→ **TASK BRIEF**: Scan the entries line by line and return those with "PrEP".
*** PROVIDED DATA ***
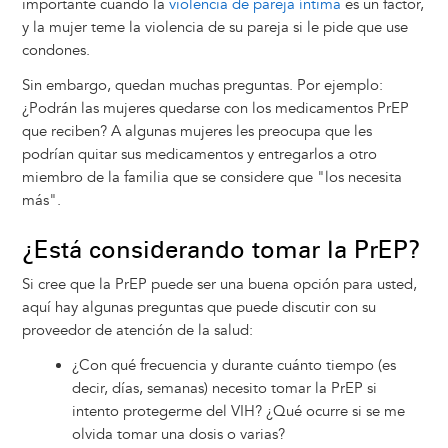
importante cuando la
violencia de pareja íntima
es un factor,
y la mujer teme la violencia de su pareja si le pide que use
condones.
Sin embargo, quedan muchas preguntas. Por ejemplo:
¿Podrán las mujeres quedarse con los medicamentos PrEP
que reciben? A algunas mujeres les preocupa que les
podrían quitar sus medicamentos y entregarlos a otro
miembro de la familia que se considere que "los necesita
más".
¿Está considerando tomar la PrEP?
Si cree que la PrEP puede ser una buena opción para usted,
aquí hay algunas preguntas que puede discutir con su
proveedor de atención de la salud:
¿Con qué frecuencia y durante cuánto tiempo (es
decir, días, semanas) necesito tomar la PrEP si
intento protegerme del VIH? ¿Qué ocurre si se me
olvida tomar una dosis o varias?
*** End of PROVIDED DATA ***
→ **SOLUTION TO THIS TASK**:
¿Podrán las mujeres quedarse con los medicamentos PrEP
¿Está considerando tomar la PrEP?
Si cree que la PrEP puede ser una buena opción para usted,
decir, días, semanas) necesito tomar la PrEP si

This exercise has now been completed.